Aleksiej wykonuje polecenie. Andrzej prowadzi po członku lodem okrążając go w okrąg pulsującej głowy. Schodzi na penisa w dół jąder i zbliża się do upragnionej dziury. Przechodzi przez lód przez otwór. Naciska na nią lód i poddaje się manipulacji. Wtedy Andrzej przykleja lód i wpycha go językiem do środka. Aleksiej wzdryga się. Lód całkowicie wpada w tyłek. Andrzej zaczyna lizać stopioną wodę wypływającą z tyłka Aleksieja.
- Zimno mi. Mówi Aleksiej
- To mi go oddaj!
Aleksiej trochę się stresuje. Andrzej kładzie usta na odbycie i zaczyna ssać. Lekkim ruchem resztki lodu wsuwają się do jego ust. Andriej unosi się i przyciska do ust Aleksieja wypychając mu do ust resztę lodu.

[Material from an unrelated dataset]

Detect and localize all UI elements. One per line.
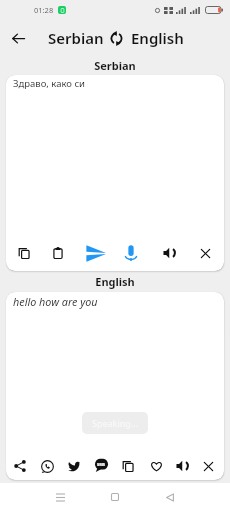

- Teraz wiesz, jak smakujesz.
Alex połyka lód. Andrzej schodzi w dół i zaczyna ssać fiuta.
- Chcę, żebyś spuścił mi się w usta!
Zaczyna przyspieszać Tempo pomagając jedną ręką. Drugi zaczyna stopniowo wprowadzać każdy palec w tyłek Aleksego. Zaczyna jęczeć.
- Zaraz skończę!
- Przestań!
Z dzikim jękiem w gardło Andrzeja zaczęły bić strumienie spermy. Wyssał wszystko do ostatniej kropli. Zbliżył się do Aleksieja i podzielił się z nim.
- Uwielbiam smak Twojej spermy, jest taka słodka.
Andriej uwalnia Aleksieja i obejmuje go.
- Dziękuję bardzo za niespodziankę, jeszcze tego nie doświadczyłem. Aleksiej odwraca się na bok twarzą do Andrieja i patrzy mu radośnie w oczy. Andrzej przytula go.